Perspective on additional 25% US tariffs by trump affecting the Indian Markets by Karthick Jonagadla, smallcase manager and Founder at Quantace Research

Below the Perspective on additional 25% US tariffs by trump affecting the Indian Markets by Karthick Jonagadla, smallcase manager and Founder at Quantace Research
Washington’s additional 25 % levy—doubling U.S. tariffs on Indian goods to a punitive 50 %—hurts but does not derail India’s structural story. Textiles & garments, gems & jewellery and auto-components together ship ~US$40 bn to America—half of the US$79 bn Indian export basket—and now face a 30–35 % price handicap versus ASEAN and Mexican peers. We expect only a brief 1–2 % draw-down before market buyers step in.

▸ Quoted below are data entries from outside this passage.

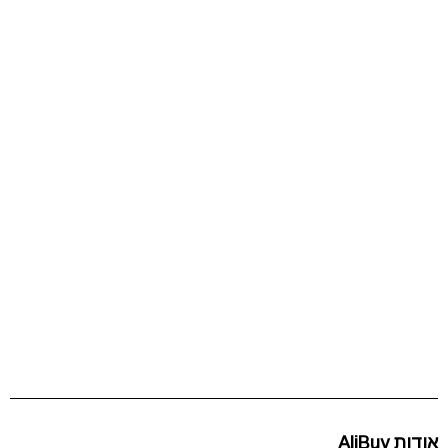
אודות AliBuy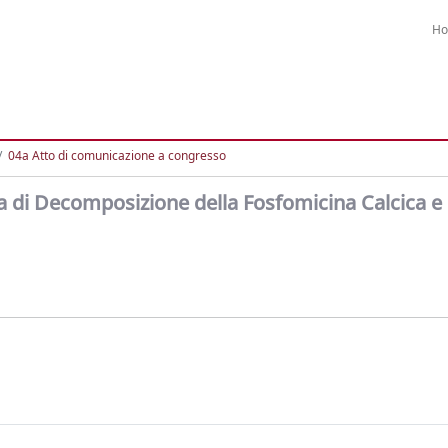
H
04a Atto di comunicazione a congresso
ica di Decomposizione della Fosfomicina Calcica e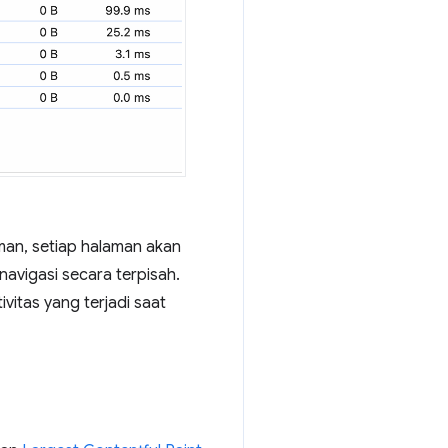
man, setiap halaman akan
navigasi secara terpisah.
itas yang terjadi saat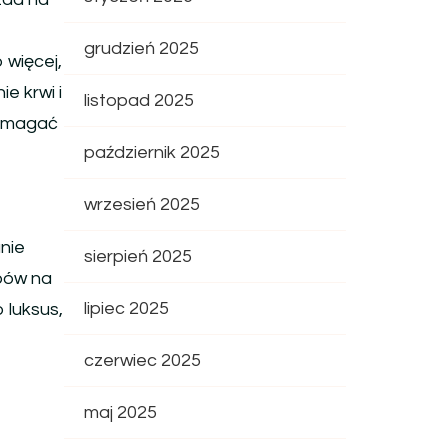
grudzień 2025
 więcej,
e krwi i
listopad 2025
pomagać
październik 2025
wrzesień 2025
nie
sierpień 2025
bów na
lipiec 2025
 luksus,
czerwiec 2025
maj 2025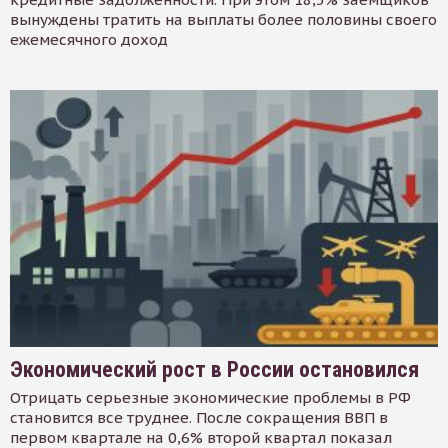
вынуждены тратить на выплаты более половины своего
ежемесячного доход
Экономический рост в России остановился
Отрицать серьезные экономические проблемы в РФ
становится все труднее. После сокращения ВВП в
первом квартале на 0,6% второй квартал показал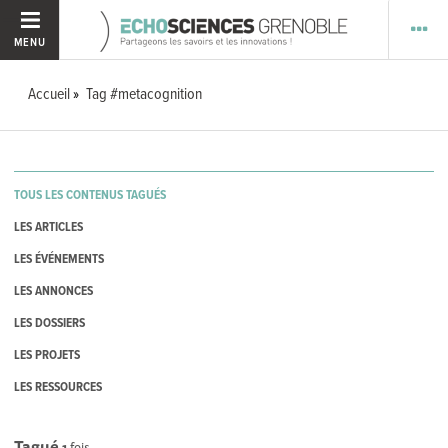
MENU
Accueil
Tag #metacognition
TOUS LES CONTENUS TAGUÉS
LES ARTICLES
LES ÉVÉNEMENTS
LES ANNONCES
LES DOSSIERS
LES PROJETS
LES RESSOURCES
Tagué
1
fois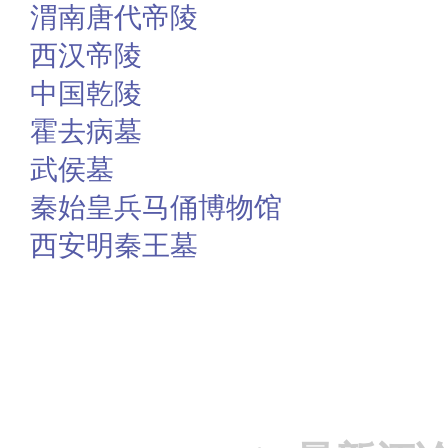
渭南唐代帝陵
西汉帝陵
中国乾陵
霍去病墓
武侯墓
秦始皇兵马俑博物馆
西安明秦王墓
赞
踩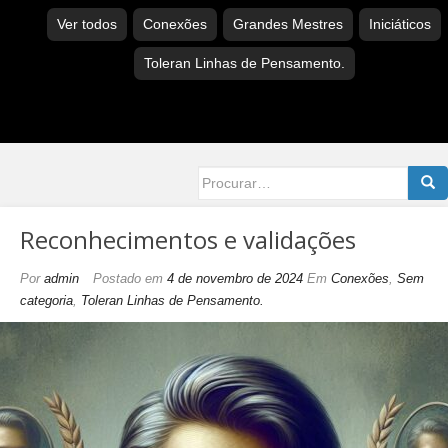
Ver todos
Conexões
Grandes Mestres
Iniciáticos
Toleran Linhas de Pensamento.
Searc
for:
Reconhecimentos e validações
Por
admin
Postado em
4 de novembro de 2024
Em
Conexões
,
Sem
categoria
,
Toleran Linhas de Pensamento.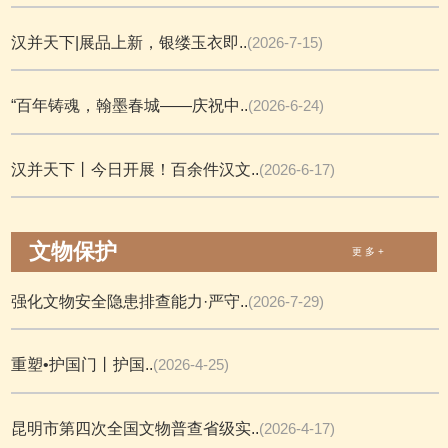
汉并天下|展品上新，银缕玉衣即..
(2026-7-15)
“百年铸魂，翰墨春城——庆祝中..
(2026-6-24)
汉并天下丨今日开展！百余件汉文..
(2026-6-17)
文物保护
更 多 +
强化文物安全隐患排查能力·严守..
(2026-7-29)
重塑•护国门丨护国..
(2026-4-25)
昆明市第四次全国文物普查省级实..
(2026-4-17)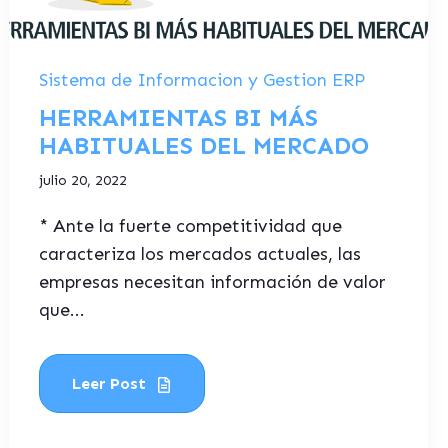
Sistema de Informacion y Gestion ERP
HERRAMIENTAS BI MÁS
HABITUALES DEL MERCADO
julio 20, 2022
* Ante la fuerte competitividad que
caracteriza los mercados actuales, las
empresas necesitan información de valor
que...
Leer Post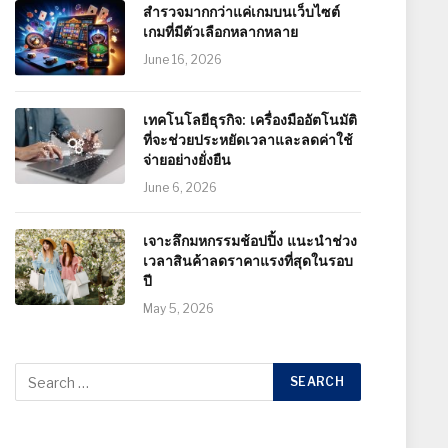
สำรวจมากกว่าแค่เกมบนเว็บไซต์
เกมที่มีตัวเลือกหลากหลาย
June 16, 2026
เทคโนโลยีธุรกิจ: เครื่องมืออัตโนมัติ
ที่จะช่วยประหยัดเวลาและลดค่าใช้
จ่ายอย่างยั่งยืน
June 6, 2026
เจาะลึกมหกรรมช้อปปิ้ง แนะนำช่วง
เวลาสินค้าลดราคาแรงที่สุดในรอบ
ปี
May 5, 2026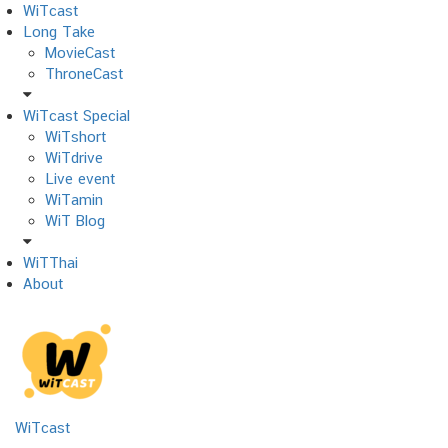
Skip
WiTcast
to
Long Take
content
MovieCast
ThroneCast
WiTcast Special
WiTshort
WiTdrive
Live event
WiTamin
WiT Blog
WiTThai
About
WiTcast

Macro damage should be capped at a 0.3–0.6 ppt FY-26 GDP hit and an US$8–12 bn export shortfall, leaving growth close to 6 %. Crucially, the order carries a 21-day grace period, signalling that Washington is brandishing tariffs as bargaining chips. Game-theory logic favours Delhi: already at its lowest payoff, India can credibly threaten mirror duties on American imports. If talks collapse, U.S. firms are at real risk of forfeiting privileged access to the world’s fastest-growing consumer market, while India pivots supply chains and leans on domestic demand.
Strategy we suggest: Prefer sectors insulated from U.S. goods tariffs—domestic banking, consumption, renewables, telecom. Be cautious on textiles, gems and jewellery , speciality chemicals, low-margin auto ancillaries until clarity emerges.